HAHAHAHAHA. seriously. HAHAHA. This is called the hard-candy security princple.. Hard and crunchy on the outside, soft and chewy inside. Perimiter firewalls are insiufficient for medium-large businesses, and generally small ones as well. Got VPN connections? Allow ANY traffic in to a DMZ or internal network?
As for BlackICE.. 'NetBIOS intrusion' isnt even an attack type. What happened was probably that the user blocked the netbios PORT via the firewalling and it showed as a 'NetBIOS port probe' with the reason=firewalled. Also, BlackICE does not disable ALL network activity. By IP address or port, yes. Not by network or everything. That would be stupid. See http://www.networkice.com/advice for BlackICE attack details.

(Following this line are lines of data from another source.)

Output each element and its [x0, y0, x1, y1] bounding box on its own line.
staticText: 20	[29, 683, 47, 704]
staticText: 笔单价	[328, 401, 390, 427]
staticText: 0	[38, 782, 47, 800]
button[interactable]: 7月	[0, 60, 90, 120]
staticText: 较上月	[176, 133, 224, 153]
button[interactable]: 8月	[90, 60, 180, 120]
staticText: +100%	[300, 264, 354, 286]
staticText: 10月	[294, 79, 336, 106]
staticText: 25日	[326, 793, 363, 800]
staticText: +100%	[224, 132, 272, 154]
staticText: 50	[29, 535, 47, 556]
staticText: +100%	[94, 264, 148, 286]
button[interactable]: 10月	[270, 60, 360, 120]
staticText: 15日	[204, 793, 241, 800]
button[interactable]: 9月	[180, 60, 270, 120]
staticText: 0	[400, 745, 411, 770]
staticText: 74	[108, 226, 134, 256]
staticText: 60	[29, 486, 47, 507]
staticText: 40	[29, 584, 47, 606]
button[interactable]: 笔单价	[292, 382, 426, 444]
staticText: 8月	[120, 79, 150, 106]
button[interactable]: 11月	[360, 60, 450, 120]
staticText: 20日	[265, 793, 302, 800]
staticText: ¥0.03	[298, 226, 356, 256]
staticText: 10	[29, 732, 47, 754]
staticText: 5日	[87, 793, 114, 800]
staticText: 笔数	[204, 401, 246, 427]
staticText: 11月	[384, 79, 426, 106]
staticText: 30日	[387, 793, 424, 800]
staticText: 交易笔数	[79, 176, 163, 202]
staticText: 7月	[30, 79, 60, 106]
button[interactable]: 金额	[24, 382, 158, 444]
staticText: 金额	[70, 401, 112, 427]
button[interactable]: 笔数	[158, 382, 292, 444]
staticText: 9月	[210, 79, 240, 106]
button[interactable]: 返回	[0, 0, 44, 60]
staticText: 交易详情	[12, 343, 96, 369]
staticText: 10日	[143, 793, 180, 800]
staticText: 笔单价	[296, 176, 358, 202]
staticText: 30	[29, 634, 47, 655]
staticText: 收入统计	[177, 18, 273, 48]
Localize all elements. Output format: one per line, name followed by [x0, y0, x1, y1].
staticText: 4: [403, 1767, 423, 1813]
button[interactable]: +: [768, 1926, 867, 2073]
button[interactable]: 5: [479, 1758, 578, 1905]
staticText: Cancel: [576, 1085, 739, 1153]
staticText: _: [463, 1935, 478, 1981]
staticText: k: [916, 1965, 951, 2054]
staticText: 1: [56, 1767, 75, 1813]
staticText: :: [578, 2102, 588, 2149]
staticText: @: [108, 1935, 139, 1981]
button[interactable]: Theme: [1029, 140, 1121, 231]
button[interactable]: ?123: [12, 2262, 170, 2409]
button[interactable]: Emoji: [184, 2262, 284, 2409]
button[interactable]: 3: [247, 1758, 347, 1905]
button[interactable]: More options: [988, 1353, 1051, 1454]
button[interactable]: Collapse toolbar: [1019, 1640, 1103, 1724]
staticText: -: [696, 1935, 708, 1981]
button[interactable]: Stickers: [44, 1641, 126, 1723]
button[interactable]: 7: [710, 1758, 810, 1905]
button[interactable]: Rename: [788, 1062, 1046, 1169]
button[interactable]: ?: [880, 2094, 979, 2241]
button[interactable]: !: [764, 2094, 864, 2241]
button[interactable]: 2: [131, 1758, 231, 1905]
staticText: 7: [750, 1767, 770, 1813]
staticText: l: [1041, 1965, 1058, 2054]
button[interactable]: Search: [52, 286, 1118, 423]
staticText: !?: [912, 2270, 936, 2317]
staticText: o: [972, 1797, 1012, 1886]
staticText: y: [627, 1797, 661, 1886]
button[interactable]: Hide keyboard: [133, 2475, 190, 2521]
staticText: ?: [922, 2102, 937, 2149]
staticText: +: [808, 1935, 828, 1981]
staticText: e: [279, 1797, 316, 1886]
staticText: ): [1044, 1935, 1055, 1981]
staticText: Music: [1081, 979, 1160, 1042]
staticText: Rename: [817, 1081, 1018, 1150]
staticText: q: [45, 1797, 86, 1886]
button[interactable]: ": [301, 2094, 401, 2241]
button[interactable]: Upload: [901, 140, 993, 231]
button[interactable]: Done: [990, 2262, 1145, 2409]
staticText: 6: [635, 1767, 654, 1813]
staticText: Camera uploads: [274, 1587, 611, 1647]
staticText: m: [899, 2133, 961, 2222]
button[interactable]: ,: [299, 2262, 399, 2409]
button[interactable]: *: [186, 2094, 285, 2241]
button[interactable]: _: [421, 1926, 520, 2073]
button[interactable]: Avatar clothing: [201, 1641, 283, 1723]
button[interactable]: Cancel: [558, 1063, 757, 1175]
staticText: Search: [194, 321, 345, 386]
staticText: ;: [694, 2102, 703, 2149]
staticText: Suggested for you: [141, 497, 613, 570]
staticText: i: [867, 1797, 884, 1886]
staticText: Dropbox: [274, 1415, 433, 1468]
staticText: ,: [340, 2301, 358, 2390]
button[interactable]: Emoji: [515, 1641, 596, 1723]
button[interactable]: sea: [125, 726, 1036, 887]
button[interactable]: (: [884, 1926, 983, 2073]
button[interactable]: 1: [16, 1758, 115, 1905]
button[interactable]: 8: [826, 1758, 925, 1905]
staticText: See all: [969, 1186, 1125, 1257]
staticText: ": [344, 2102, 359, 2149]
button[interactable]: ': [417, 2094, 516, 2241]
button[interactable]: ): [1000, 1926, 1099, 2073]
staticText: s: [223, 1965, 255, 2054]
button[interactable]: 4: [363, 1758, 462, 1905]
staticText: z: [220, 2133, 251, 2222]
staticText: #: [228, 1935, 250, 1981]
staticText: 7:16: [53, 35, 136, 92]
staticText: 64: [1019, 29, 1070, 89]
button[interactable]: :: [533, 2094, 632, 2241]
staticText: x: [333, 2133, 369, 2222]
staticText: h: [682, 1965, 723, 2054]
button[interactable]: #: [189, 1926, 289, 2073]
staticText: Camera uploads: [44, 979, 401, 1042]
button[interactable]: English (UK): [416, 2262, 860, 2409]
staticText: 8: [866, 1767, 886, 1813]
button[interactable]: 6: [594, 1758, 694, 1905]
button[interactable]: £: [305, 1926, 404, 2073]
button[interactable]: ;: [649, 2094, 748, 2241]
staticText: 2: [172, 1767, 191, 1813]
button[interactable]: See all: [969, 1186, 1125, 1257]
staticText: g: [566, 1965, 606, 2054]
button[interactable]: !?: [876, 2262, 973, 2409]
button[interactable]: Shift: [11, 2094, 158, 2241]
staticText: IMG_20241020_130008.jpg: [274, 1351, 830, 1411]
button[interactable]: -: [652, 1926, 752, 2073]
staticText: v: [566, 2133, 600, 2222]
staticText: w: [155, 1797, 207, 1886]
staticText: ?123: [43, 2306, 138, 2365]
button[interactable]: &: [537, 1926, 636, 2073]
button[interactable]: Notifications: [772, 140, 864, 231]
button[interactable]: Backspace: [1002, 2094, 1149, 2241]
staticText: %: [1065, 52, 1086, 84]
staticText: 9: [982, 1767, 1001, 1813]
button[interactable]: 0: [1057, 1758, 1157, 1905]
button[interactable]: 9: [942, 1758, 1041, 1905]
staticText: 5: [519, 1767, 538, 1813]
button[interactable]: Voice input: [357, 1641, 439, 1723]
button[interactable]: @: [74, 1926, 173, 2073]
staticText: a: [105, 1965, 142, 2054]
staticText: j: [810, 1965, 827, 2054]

Trollem mirabilem hanc subnotationis exigiutas non caperet
IDS's are just plain silly. Do the following:
1. Turn off unused services, and disable suid software. If this is not possible, then don't use the application.
2. Take steps to minimize compromise of at-risk services. Use chroot, aplication specific uid/gid.
3. Leran how to apply packet filters to ingress/egress points.
4. Apply patches for applications and O/S
5. Stop going to expensive, lame 'security' seminars.
fini!
IDS will someday approach NMS systems in uselessness
IDS systems need to be tuned! Don't have any NT machines on that subnet? Turn off all of the NT related signatures! Get tons of false alarms on a particular alert which isn't applicable? Turn it off! It's a matter of risk assessment. Are you more likely to miss something important because of this alert which goes off all the time and has a low probability of being legitimately triggered? Turn it off! You won't catch everything this way but the goal is to at least catch SOMETHING that you would not have if you didn't have the IDS!
IDSes are NOT meant to work out of the box. Snort's FAQ specifically states that you should disable rules for things you don't need! By default, it includes a lot of stuff. Luckily, the rules are neatly organized into files, so you can comment them out, and stop getting warnings you don't want! Likewise, using Snort without Acid is well... not very common. Yet, there is no mention of Acid in this article. I can only imagine that the rest of this article is flawed due to the reviewer's lack of knowledge.
I am the Director of Managed Security for a company on Hawaii, and we rovide managed Security Services to various companies around the state based on Snort. Snort truly is a very good IDS, and if configured properly it will generate few if any false positive alerts. Most of the reason that people say bad things about a product is due to their own lack of experience in setting it up.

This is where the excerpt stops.